Apart from the problems of the internal market, delegates heard how the E.U. is likely to be preoccupied with membership of East European countries. Integration of their agricultural systems with the E.U. and the costs are looming ever larger on the Commission's agenda.
Brian Gardner of the European consulting company EPA Associates said that he expected negotiations for membership would begin by 2000 and that six countries would join the Union by 2005. These countries would be Hungary, Poland, the Czech and Slovak Republics, Bulgaria and Romania, with a combined grain production of 64 million tonnes. The countries' present agricultural systems vary from the low support and intervention levels in Bulgaria to systems similar to the E.U.'s Common Agricultural Policy already in place in Hungary, Mr. Gardner said.
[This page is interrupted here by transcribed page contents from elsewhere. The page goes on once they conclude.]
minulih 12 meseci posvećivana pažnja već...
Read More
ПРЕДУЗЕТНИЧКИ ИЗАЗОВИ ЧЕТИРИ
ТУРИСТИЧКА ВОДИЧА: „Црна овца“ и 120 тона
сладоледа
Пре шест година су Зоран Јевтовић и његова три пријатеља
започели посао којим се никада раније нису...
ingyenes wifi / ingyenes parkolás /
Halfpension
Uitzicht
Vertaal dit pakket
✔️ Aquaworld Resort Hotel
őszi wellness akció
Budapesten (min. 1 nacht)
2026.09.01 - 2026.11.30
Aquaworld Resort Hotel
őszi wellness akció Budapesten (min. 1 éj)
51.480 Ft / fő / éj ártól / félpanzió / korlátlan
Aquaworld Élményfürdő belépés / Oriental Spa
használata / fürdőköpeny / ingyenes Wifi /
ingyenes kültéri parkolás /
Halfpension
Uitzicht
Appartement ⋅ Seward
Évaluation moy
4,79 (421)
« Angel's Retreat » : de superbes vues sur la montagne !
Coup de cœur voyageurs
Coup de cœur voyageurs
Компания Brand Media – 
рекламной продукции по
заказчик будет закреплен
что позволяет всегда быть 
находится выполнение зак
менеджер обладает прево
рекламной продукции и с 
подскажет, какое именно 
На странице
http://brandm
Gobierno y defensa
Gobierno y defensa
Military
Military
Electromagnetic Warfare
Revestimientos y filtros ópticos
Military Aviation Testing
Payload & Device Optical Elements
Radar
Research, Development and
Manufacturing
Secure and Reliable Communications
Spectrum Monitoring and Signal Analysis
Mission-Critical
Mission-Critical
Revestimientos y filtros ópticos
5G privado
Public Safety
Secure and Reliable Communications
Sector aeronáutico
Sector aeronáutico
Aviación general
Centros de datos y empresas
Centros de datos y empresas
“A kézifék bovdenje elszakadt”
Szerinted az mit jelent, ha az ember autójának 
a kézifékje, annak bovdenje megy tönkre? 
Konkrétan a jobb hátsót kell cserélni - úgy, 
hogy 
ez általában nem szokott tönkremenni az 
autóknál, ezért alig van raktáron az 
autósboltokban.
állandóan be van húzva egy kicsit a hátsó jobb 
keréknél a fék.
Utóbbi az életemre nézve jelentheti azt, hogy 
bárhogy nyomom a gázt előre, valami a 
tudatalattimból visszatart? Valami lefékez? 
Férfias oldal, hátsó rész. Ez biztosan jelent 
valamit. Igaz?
Further modification of the CAP will be essential because it will be too costly to extend the present system to new members, Mr. Gardner said. But the gaps will narrow as the E.U. switches support from commodities to people via direct income payments.
In contrast to the upbeat prospects for some parts of the world, Russia is unlikely to be in the market for imports for some time to come. The days of large scale purchases on world markets are gone, at least in the near future.
Andrei Sizov of SovEcon, the Moscow-based grain analysis service, said total production in 1995 at only 64 million tonnes was the worst since 1963. Grain stocks were down to 32 million tonnes, 14 million lower than in 1994.
But decentralization of grain procurement, currency problems and lack of credit lines will limit the country's grain imports for some time, Dr. Sizov said. He said Russia probably would need to import about 9 million tonnes in 1995-96, but most of this would come from East European countries and Yugoslavia.